In fact, the Appalachian big cat theory has enough lore to warrant numerous episodes on the Travel Channel’s Mountain Monsters. On the show, professional hunters and trappers search the woods for creatures real, mythical and somewhere in-between. In one episode, they search for a bear-like creature in Boone County known as the “Silver Giant.” In others, they hunt for a “Death Cat,” and discover massive claw marks on trees seeming to prove its existence. Numerous episodes are devoted to discovering species of Appalachian Bigfoot.
While this show (and others of the quixotic “quest for Bigfoot” genre) tend to lean toward camp and kitsch, the narratives shared on Reddit are often more genuine — and terrifying. An uncatalogued big cat population is in the realm of natural possibility: People may purchase and breed jaguars, tigers, lions and other predatory cats illegally. Then, when they become too large, these animals are either intentionally let loose or escape on their own. Panthers are indigenous to the southeastern U.S., though the population has declined so significantly that there are only an estimated 150 to 200 adult panthers exclusively in the Florida Everglades. Jaguars are thought to populate the Southwest along the U.S.-Mexico border, too, though only one has ever been spotted. Cougars and bobcats exist in most parts of the country, but none exhibit the appearance of black panthers/jaguars.

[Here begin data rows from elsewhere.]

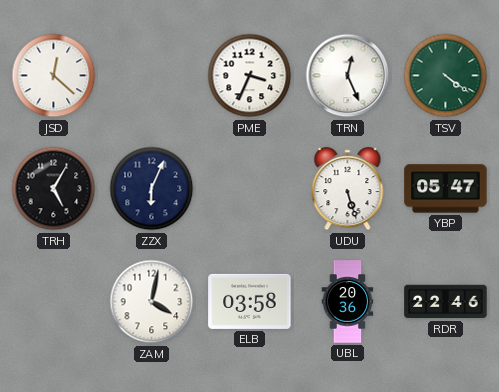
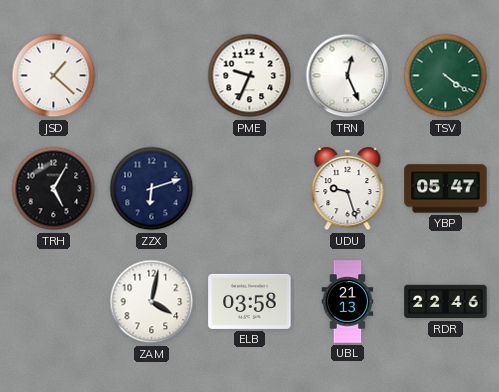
JSD: 12:22 -> 1:22
PME: 3:34 -> 9:34
ZZX: 6:04 -> 6:12
UDU: 5:27 -> 9:27
UBL: 20:36 -> 21:13
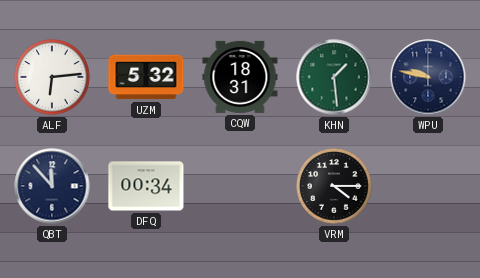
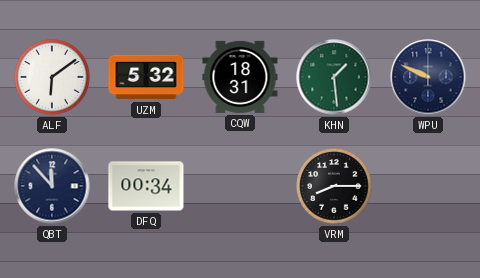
ALF: 6:14 -> 6:09
WPU: 9:47 -> 9:49
VRM: 4:15 -> 8:15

But what’s the big deal about a few extra jaguars? That’s where things get creepier. r/Missing411 is an unofficial, independent subreddit for discussing the theories and research of former police investigator David Paulides, who through a series of books has reported extensively on inexplicable disappearances and deaths in U.S. National Parks. Cases involving potential suicides, crime, drowning, faking one’s own death and animal predation are excluded from Paulides’ work, but instances of potential cryptid sightings, like Bigfoot, or of animals outside of their natural territory, such as panthers, often make their way into the subreddit. Even with these exclusions, thousands of alleged cases are documented in Paulides’ 13 books and among the group.
While r/Missing411 is primarily devoted to fact and logic regarding such mysteries, r/TheTruthIsOutThere allows for more room for the supernatural — aliens, demons, shapeshifters, ghosts, ancient creatures that feed off the human spirit. Many of the most popular stories in this group pertain to camping, hiking and National Park excursions.
With more than 350,000 members between the two groups, there are thousands of stories of strange encounters, people disappearing without a trace and seemingly impossible deaths. Even the most science-devoted might begin to wonder why there are so many cases of experienced hikers essentially falling off the face of the earth, or why bodies are found atop inaccessible mountains.
Maybe there’s a logical explanation to all of it. Ultimately, the idea that a hungry Bigfoot or cryptid wolf creature is actually a perfectly average jaguar outside of its usual range is one of the more logical theories. But which theory is most comforting: the wacky concept of a Bigfoot that’s never been found, or the very real existence of carnivorous panthers, a few hundred miles away from home?
Either way, being quarantined indoors feels a bit better now.